February 18, 2016:  Reid Graham of Tree Time Services presents "Breathing New Life into Old Records: Analysis of the Muhlbach and Stelzer sites on the Northern Plains."

Abstract:

In the early to mid-1960s, two important excavations of major Besant archaeological sites were carried out on the northern Plains. In Alberta, Ruth Gruhn uncovered the Muhlbach site beneath a farmer’s yard, revealing a large bison kill site with a lithic assemblage dominated by Knife River Flint projectile points, a material that could only be found in North Dakota. Concurrently, Robert Neuman was completing his excavations of the Stelzer site in South Dakota, an enormous encampment with copious amounts of Knife River Flint, surrounded by contemporary burial mound complexes; he would ultimately use this material to define the Sonota Complex, a regional variant within the Besant phase. These two sites would form a foundation in the archaeological literature, and continue to shape the discussion surrounding the relationship between Besant, Sonota, and the Hopewellian Interaction Sphere. Since the initial publications and preliminary reports for these sites, little attention has been dedicated to the original source material. Given the importance these two sites have in the Besant/Sonota discussion, it is imperative that we return to further explore these assemblages in order to illuminate broad-scale interactions occurring on the northern Plains. Advances in radiocarbon dating allow us to firmly fix the temporal duration of these sites, to help explore questions regarding length of occupation, and relations to other dated archaeological assemblages. Developments with spatial analytical methods and technologies also provide further inferences about the Muhlbach and Stelzer occupations. High frequency Knife River Flint sites on the northwestern Plains are rare, despite their prominence in the literature. Their very uniqueness warrants careful exploration to assess their significance with respect to a broader Hopewell Interaction Sphere. In these terms, I will explore Muhlbach as reflecting a prestige-based acquisition pattern involving both bison products and Knife River Flint, and suggest that Muhlbach may have been linked to the Sonota burial mounds as part of a broader regional interaction focused upon ceremonial life, and mortuary ritual in particular.


March 17, 2016:  Grant MacEwan Students Robyn, Ben and Zain, presenting on their experiences in Public Archaeology through the Bodo Program.
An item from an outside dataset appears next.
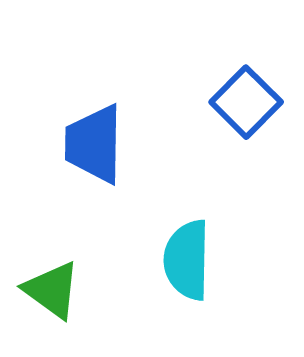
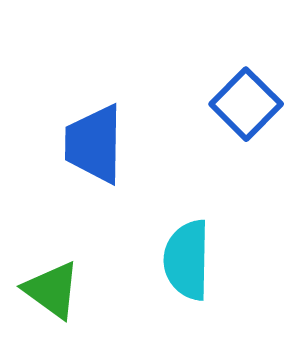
blue square: moved 2 px down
April 21, 2016:  Kim Jankuta presents "Recycling Data: Reanalysis of the Late Dorset to Thule Transition."

Abstract:

Approximately 2000 years ago in the northern Arctic a material culture shift occurred, one that has been captured by the archaeological record and studied by numerous researchers since. It has been hypothesized, and generally accepted, that this 'shift' represents the emergence of a new group in the area; the Thule, ancestors of the modern day Inuit who migrated across the Arctic region, replacing the existing Late Dorset groups. However, this hypothesis had never been subject to quantitative or statistical analysis. In order to test the hypothesis of a Thule migration, and to further explore a migration route or pattern, causal factors for the migration, and the timing and duration of the migration, a reanalysis of existing radiocarbon dated archaeological sites for each group was undertaken. This reanalysis utilized spatial analysis and statistical methods to reassess old data in order to provide new interpretations and understanding of an old theory.